Sorry for the confusion. I don't foster through an agency. It was to differentiate from my permanent residents. She and her brother were abandoned in my village, so I'm looking after them until I can rehome them.


----------



## BotanyBlack (Apr 6, 2011)

AHH ok. LOL That is very nice of you to take them in! At her age it is possible. Though I have had fosters that have odd shaped nipples that were spayed. I had one that had hairless and prominent nipples and she had NEVER been pregnant. Only way to tell is time or a vet visit. Lots of luck with them.


----------



## Arianwen (Jun 3, 2012)

She is old enough to be pregnant but a vet could say for sure.


----------



## catloverami (Jul 5, 2010)

Her nipples look like she could be pregnant, but usually they turn pink around the third week.....so maybe???


----------



## Casey76 (Jun 11, 2008)

Just a quick update. We've been to the vet, and she is, in fact, very pregnant! Due in 10-15 days.

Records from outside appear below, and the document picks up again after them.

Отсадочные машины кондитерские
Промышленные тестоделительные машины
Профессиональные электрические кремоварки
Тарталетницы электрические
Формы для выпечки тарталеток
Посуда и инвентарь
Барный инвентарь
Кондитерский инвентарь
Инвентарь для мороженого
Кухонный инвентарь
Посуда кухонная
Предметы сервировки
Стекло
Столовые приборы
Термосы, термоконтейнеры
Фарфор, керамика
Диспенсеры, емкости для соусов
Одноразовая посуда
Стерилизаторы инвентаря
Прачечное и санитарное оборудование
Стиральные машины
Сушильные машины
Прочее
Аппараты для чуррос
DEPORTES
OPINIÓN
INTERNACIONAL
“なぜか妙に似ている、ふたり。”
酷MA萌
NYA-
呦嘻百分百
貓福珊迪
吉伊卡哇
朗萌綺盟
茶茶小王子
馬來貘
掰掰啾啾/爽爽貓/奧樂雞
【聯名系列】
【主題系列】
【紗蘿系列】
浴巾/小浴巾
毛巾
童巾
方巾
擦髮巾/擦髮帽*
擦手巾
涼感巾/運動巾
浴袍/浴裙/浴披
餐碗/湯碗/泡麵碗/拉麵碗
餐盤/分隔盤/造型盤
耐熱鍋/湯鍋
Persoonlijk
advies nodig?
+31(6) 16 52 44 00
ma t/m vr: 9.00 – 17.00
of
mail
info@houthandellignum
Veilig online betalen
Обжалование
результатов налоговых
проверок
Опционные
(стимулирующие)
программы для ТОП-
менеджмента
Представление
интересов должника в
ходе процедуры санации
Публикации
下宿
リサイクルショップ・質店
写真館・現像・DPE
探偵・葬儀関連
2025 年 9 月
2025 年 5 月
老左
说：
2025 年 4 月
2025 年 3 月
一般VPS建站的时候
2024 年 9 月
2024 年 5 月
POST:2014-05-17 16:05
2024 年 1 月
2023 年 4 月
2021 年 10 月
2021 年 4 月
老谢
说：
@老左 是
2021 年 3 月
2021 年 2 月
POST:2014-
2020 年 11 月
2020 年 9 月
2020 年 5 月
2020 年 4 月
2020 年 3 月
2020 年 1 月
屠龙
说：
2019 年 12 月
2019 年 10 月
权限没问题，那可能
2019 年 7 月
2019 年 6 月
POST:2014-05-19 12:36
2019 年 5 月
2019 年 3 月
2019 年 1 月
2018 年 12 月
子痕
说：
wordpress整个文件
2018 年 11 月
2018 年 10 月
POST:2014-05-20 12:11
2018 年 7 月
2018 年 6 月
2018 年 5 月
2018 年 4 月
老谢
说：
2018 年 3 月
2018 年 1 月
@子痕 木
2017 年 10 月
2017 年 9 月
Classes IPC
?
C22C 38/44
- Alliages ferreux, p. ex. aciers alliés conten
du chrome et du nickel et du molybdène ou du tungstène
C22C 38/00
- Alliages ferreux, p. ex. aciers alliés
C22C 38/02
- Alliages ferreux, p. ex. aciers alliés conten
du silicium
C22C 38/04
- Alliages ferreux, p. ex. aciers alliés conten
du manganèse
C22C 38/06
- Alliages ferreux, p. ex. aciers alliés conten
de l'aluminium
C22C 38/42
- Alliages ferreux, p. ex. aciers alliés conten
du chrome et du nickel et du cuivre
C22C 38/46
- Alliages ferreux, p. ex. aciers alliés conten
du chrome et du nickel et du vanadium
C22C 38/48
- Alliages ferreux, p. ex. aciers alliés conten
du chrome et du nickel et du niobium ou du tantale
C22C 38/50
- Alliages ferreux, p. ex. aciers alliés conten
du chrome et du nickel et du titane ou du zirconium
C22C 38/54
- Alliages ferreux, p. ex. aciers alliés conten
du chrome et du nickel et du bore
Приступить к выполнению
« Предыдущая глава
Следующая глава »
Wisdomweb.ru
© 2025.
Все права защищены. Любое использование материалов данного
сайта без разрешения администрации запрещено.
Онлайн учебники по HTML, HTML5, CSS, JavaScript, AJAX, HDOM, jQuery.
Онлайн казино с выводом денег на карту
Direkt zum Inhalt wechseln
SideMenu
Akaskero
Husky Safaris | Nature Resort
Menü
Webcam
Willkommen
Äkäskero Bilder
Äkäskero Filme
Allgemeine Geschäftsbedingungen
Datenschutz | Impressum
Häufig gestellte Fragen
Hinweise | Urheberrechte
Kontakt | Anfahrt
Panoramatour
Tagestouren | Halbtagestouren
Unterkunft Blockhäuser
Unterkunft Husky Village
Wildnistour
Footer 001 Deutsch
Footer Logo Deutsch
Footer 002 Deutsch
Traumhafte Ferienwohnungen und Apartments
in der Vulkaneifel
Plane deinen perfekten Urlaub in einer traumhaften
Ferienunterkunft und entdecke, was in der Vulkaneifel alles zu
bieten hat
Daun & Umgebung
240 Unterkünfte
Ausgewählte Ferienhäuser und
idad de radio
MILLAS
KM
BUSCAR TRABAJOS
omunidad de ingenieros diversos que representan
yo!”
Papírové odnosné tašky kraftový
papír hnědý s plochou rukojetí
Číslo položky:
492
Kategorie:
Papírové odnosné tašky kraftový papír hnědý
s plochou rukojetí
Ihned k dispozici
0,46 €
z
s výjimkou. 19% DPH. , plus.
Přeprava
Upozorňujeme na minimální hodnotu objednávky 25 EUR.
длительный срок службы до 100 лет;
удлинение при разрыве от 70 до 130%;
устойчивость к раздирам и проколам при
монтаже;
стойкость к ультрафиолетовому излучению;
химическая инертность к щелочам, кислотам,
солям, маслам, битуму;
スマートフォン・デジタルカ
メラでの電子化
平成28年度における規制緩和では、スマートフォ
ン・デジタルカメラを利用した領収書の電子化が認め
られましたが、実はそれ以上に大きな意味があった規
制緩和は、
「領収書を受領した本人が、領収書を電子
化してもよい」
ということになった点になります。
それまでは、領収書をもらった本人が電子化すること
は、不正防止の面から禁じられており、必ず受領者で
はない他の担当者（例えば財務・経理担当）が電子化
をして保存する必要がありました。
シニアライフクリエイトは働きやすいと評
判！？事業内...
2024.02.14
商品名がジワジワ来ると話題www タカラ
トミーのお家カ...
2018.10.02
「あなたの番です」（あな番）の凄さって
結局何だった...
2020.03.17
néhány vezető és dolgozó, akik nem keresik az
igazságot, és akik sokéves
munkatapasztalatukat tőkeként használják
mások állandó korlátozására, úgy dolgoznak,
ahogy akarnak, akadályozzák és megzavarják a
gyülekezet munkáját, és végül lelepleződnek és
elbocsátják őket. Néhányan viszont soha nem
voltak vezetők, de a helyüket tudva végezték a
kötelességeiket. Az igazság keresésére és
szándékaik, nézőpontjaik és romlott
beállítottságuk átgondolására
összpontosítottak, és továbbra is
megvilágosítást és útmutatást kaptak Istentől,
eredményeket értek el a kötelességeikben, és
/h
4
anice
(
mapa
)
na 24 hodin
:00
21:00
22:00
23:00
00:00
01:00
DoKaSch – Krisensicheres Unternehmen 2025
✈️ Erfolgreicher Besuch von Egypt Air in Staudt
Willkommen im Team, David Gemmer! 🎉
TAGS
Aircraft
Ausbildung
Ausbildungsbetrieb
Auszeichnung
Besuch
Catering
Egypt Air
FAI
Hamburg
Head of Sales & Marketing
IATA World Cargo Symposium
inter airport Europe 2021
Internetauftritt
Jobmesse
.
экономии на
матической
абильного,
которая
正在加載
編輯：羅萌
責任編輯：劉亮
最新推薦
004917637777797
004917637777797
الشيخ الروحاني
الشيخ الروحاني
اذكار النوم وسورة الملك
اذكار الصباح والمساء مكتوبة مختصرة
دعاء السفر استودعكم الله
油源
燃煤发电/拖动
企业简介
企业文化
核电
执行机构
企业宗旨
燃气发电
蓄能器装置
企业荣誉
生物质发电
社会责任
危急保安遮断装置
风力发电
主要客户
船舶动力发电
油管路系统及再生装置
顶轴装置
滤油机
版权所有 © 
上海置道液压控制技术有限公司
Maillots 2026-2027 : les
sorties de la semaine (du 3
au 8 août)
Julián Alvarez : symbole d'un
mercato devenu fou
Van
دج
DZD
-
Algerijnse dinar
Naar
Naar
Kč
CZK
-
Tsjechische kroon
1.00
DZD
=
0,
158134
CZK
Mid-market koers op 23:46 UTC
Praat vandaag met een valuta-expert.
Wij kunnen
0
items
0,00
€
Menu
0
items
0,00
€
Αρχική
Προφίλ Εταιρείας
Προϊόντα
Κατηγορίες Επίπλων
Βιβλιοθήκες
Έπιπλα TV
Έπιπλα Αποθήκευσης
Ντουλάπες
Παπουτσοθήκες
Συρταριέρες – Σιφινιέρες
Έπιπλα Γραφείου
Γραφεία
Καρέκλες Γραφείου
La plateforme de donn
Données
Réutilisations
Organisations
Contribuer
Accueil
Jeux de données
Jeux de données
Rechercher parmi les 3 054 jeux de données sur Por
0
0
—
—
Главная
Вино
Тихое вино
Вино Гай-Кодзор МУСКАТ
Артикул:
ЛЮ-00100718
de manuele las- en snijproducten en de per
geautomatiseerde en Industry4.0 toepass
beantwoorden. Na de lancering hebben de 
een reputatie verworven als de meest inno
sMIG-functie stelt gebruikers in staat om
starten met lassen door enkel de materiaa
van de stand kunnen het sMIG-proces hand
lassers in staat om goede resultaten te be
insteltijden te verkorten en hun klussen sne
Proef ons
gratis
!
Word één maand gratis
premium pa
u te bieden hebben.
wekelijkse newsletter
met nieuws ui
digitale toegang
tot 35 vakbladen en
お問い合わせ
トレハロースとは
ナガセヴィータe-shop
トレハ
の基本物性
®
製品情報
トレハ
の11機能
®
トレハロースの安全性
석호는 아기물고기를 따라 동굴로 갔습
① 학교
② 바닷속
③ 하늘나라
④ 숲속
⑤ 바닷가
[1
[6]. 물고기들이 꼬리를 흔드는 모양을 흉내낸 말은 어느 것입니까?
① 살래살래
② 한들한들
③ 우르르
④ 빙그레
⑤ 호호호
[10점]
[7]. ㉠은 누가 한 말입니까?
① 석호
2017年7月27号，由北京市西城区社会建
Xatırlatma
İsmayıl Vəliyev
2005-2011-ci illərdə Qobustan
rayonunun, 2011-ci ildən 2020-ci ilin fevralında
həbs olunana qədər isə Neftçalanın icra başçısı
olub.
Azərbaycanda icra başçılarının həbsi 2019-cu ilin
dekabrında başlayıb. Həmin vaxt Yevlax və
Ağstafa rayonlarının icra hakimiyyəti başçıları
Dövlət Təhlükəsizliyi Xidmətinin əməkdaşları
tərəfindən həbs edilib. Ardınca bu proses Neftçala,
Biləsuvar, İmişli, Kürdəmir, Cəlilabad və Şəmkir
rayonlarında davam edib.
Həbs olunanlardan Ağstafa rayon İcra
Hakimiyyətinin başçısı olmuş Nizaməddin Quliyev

After all of this, I think she is going to become a permanent resident, she is such a lovely kitty.


----------



## Greenport ferals (Oct 30, 2010)

Poor little kitty. It's wonderful that she can count on you.


----------



## BotanyBlack (Apr 6, 2011)

Oo Time to get out a few birthing boxes and prepare for new arrivals. :devil

Good luck. looks like kitten season is in full swing!


----------



## Casey76 (Jun 11, 2008)

*Kittens stillborn/ died shortly after birth*

Hi all,

I got in from the stables tonight to find that Ebony had given birth to 3 kittens. Sadly all were dead :'( They were wet but cold, so I don't know how long ago the birth occurred.

How long should I leave them in the nest before I remove them?

Also, is there anyway of knowing if that is all of them, or if Ebony still has any more to go?


----------



## 10cats2dogs (Jun 16, 2013)

Casey,
You need to remove them now! You don't want the scent attracting any predators or scavengers, which will further endanger Ebony's life...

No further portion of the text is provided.